Pages is the third and final studio album by American jazz rock band Pages. It was released in March 1981 by Capitol Records. It was their second self-titled album, after their debut.

== Background ==
In a turn of events paralleled to that of Donald Fagen and Walter Becker with Steely Dan, Pages had become less of a band by this album, featuring only Richard Page, Steve George, and lyricist John Lang as members. The rest of the musicians on the album were session players. Most of the album was produced, engineered, and mixed by guitarist and songwriter Jay Graydon between May and November 1980. Overdubs and mixing were done at Graydon's Garden Rake Studio. Bobby Colomby, who produced both of their previous albums, was brought in to record two more songs after most of the album was completed. Those songs, "You Need a Hero" and "Come on Home," were recorded between December 1980 and January 1981 with Colomby and his technical personnel.

== Reception ==
Two singles were released from the album, "You Need a Hero" and "Come on Home," neither of which charted. Page and George disbanded Pages later that year after a few live performances, and formed Mr.

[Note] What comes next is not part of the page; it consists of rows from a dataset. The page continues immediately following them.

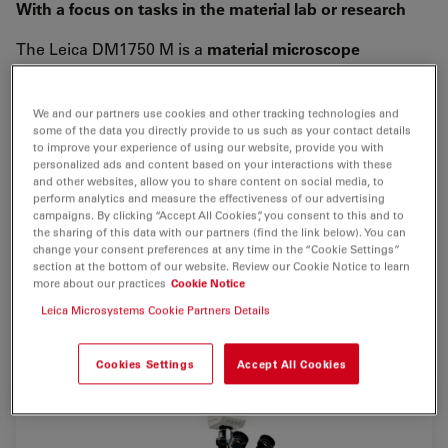
With a focus on tasks in the material lab or research
The Leica DM1750 M is a
material microscope
designed for
rapid, accurate
analysis
results
even for a
use in rough ambient conditions.
We and our partners use cookies and other tracking technologies and
some of the data you directly provide to us such as your contact details
Working with the Leica DM1750 M you will see, how
to improve your experience of using our website, provide you with
simple and reliable microscopy can be. Its
robust
personalized ads and content based on your interactions with these
and other websites, allow you to share content on social media, to
design
contains an excellent optical system and allows
perform analytics and measure the effectiveness of our advertising
the inspection even of larger samples, in
brightfield,
campaigns. By clicking “Accept All Cookies”, you consent to this and to
oblique
- or with
polarized
light. The entire
reflected
the sharing of this data with our partners (find the link below). You can
change your consent preferences at any time in the “Cookie Settings”
light illumination
is carried out with
Power-LEDs
which
section at the bottom of our website. Review our Cookie Notice to learn
allow an inspection with different illumination angles,
more about our practices
Cookie Notice
especially suitable for the detection of micro scratches
Leica Microsystems Cookie Partners Details
or for gaining height information.
Cookies Settings
Accept All Cookies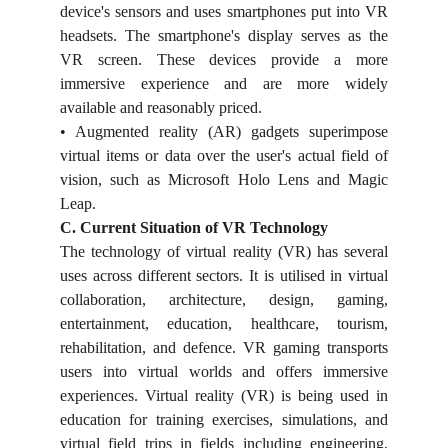
device's sensors and uses smartphones put into VR
headsets. The smartphone's display serves as the
VR screen. These devices provide a more
immersive experience and are more widely
available and reasonably priced.
• Augmented reality (AR) gadgets superimpose
virtual items or data over the user's actual field of
vision, such as Microsoft Holo Lens and Magic
Leap.
C. Current Situation of VR Technology
The technology of virtual reality (VR) has several
uses across different sectors. It is utilised in virtual
collaboration, architecture, design, gaming,
entertainment, education, healthcare, tourism,
rehabilitation, and defence. VR gaming transports
users into virtual worlds and offers immersive
experiences. Virtual reality (VR) is being used in
education for training exercises, simulations, and
virtual field trips in fields including engineering,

Mister in 1982.

== Track listing ==

| No. | Title | Music | Length |
|---|---|---|---|
| 1. | "You Need a Hero" |  | 3:43 |
| 2. | "Tell Me" |  | 3:52 |
| 3. | "O.C.O.E. (Official Cat of the Eighties)" | Charles Johnson | 5:00 |
| 4. | "Come on Home" | Jay Graydon | 3:27 |
| 5. | "Sesatia" |  | 4:37 |
| 6. | "Only a Dreamer" | Graydon | 4:30 |
| 7. | "Automatic" | Johnson | 3:59 |
| 8. | "Fearless" | Graydon | 4:20 |
| 9. | "Midnight Angel" |  | 4:30 |
| Total length: |  |  | 37:58 |

== Personnel ==
Credits adapted from the liner notes.

=== Pages ===

- Richard Page – lead vocals, background vocals, piano (9)
- Steve George – Fender Rhodes (1, 2, 4, 6, 8), Yamaha CS-80 (1–8), Minimoog (1, 2, 4, 6, 9), electric power oboe (2), piano (2, 3, 5, 7), Oberheim (4), Clavinet (5), ARP 2600 (7, 9), background vocals (1–6)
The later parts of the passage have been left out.